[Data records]
* * * * * * * * *

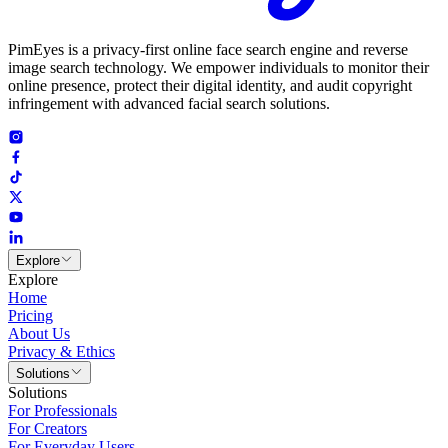
PimEyes is a privacy-first online face search engine and reverse
image search technology. We empower individuals to monitor their
online presence, protect their digital identity, and audit copyright
infringement with advanced facial search solutions.
Explore
Explore
Home
Pricing
About Us
Privacy & Ethics
Solutions
Solutions
For Professionals
For Creators
For Everyday Users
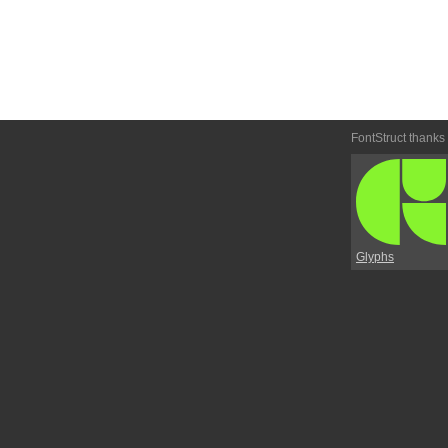
FontStruct thanks
Glyphs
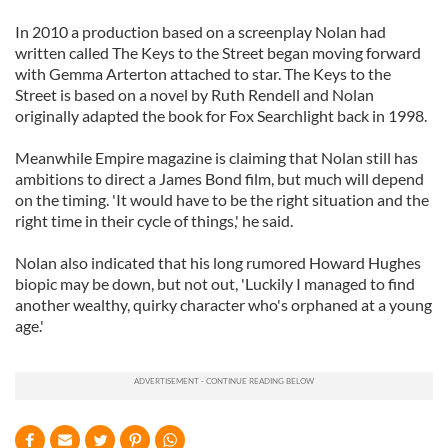
In 2010 a production based on a screenplay Nolan had
written called The Keys to the Street began moving forward
with Gemma Arterton attached to star. The Keys to the
Street is based on a novel by Ruth Rendell and Nolan
originally adapted the book for Fox Searchlight back in 1998.
Meanwhile Empire magazine is claiming that Nolan still has
ambitions to direct a James Bond film, but much will depend
on the timing. 'It would have to be the right situation and the
right time in their cycle of things,' he said.
Nolan also indicated that his long rumored Howard Hughes
biopic may be down, but not out, 'Luckily I managed to find
another wealthy, quirky character who's orphaned at a young
age.'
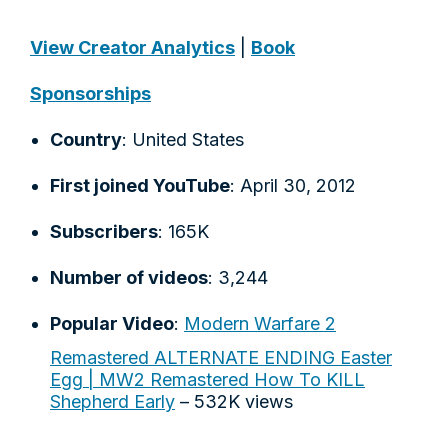
View Creator Analytics
|
Book
Sponsorships
Country
: United States
First joined YouTube
: April 30, 2012
Subscribers
: 165K
Number of videos
: 3,244
Popular Video
:
Modern Warfare 2
Remastered ALTERNATE ENDING Easter
Egg | MW2 Remastered How To KILL
Shepherd Early
– 532K views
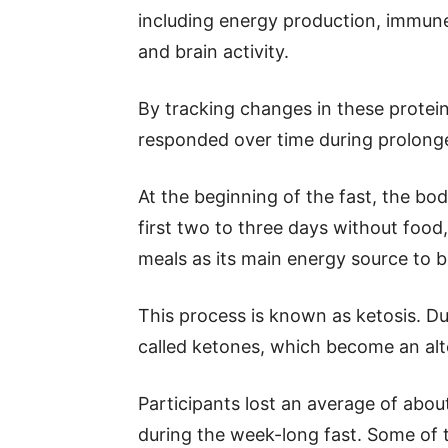
including energy production, immune
and brain activity.
By tracking changes in these protei
responded over time during prolonge
At the beginning of the fast, the bo
first two to three days without foo
meals as its main energy source to b
This process is known as ketosis. Du
called ketones, which become an alte
Participants lost an average of abou
during the week-long fast. Some of 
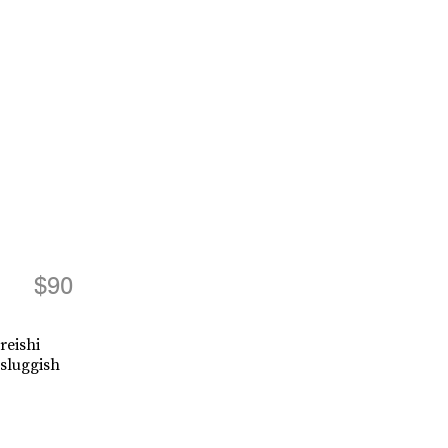
$90
reishi
sluggish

* * * * * * * * *

◆ **ACTIVITY**
Going through the entries above, show each line that contains "called".

◆ **WRITTEN SOLUTION**
written called The Keys to the Street began moving forward
called ketones, which become an alte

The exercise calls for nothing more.